About 20 Juan Diego Catholic High School digital multimedia students learned this lesson through eight classes with guest instructor and game animator Paul Metcalfe. In November and December, Metcalfe worked with students to design and develop maze-designed games that included educational components; create characters or sprites; establish rooms and backgrounds; and incorporate music. They learned this through Game Maker Lite.
“I wanted the students to conduct research on a theme related to food; educate their game-players by incorporating it into the game they created,” Metcalfe said. “Then, I wanted them to test the game on a group of students and get their feedback, incorporate that and then pitch their prototype to the class. This program is much more than the stereotype idea of escaping by playing a game on the computer.”

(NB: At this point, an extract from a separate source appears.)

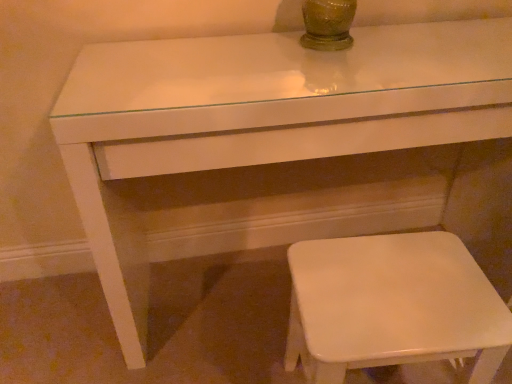 Locate an element on the screen. vacant space situated above white glossy stool at lower right (from a real-world perspective) is located at coordinates (398, 285). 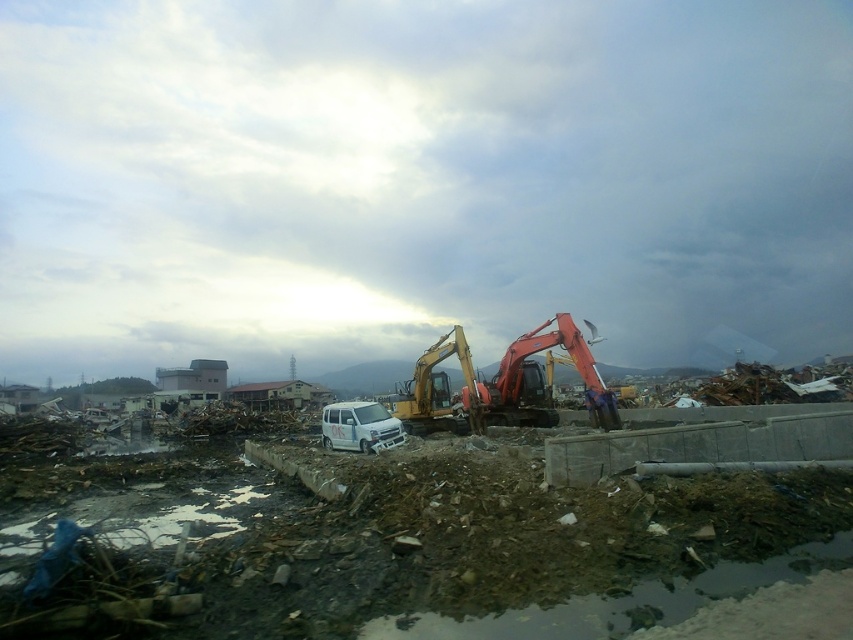 Consider the image. Is metallic yellow excavator at center to the right of orange metallic excavator at center from the viewer's perspective?

No, metallic yellow excavator at center is not to the right of orange metallic excavator at center.

From the picture: Can you confirm if metallic yellow excavator at center is positioned above orange metallic excavator at center?

No.

Where is `metallic yellow excavator at center`? This screenshot has height=640, width=853. metallic yellow excavator at center is located at coordinates (440, 548).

Metcalfe, who is the animation director of EA, donated his time through his own company, Idea Lab Education LLC. He also created and directed the pilot program to help foster interactive media development in the classroom.
Students first learned all aspects of how to create a computer game in November, and then, in early December, divided into teams to develop games, artwork, incorporate music and other aspects. On Dec. 12, each team presented its results to the class.
Sophomore Alex Page said that beforehand, she was unaware of all the details involved in the game-making process.
“You just don’t have a sprite that moves from room to room,” she said. “You have to create the character, make a room, create a path for it, have a background to go with it and all the steps to figure out what all you need and how they all go together. And then, you need to have a point of your game so you can educate people while playing the game.”
Junior Shelise Davis said that she used her game-playing knowledge to create a new game.
“Our team decided our game would teach elementary school players about the basic food groups and used shapes to teach them to eat the healthy stuff and stay away from things like ice cream,” she said. “We used what we thought would be fun and engaging in a game, and tried to create it. We learned a lot of animation skills and learned that to create games, there’s a lot of teamwork and precision involved.”
Metcalfe said that many of these students are “digital natives,” or students who have grown up playing some games, using computers or texting on cell phones so learning the skills came as second-nature.
“It was amazing to see how creative they were while learning and working together. This taught them to identify something they want to teach, brainstorm and create a solution for it in the format of an educational computer game,” he said.
Metcalfe and Juan Diego multimedia design teacher John Kilbourn plan to collaborate in the spring, perhaps introducing iPhone apps to be used in education and eventually, offering an advanced placement class in animation.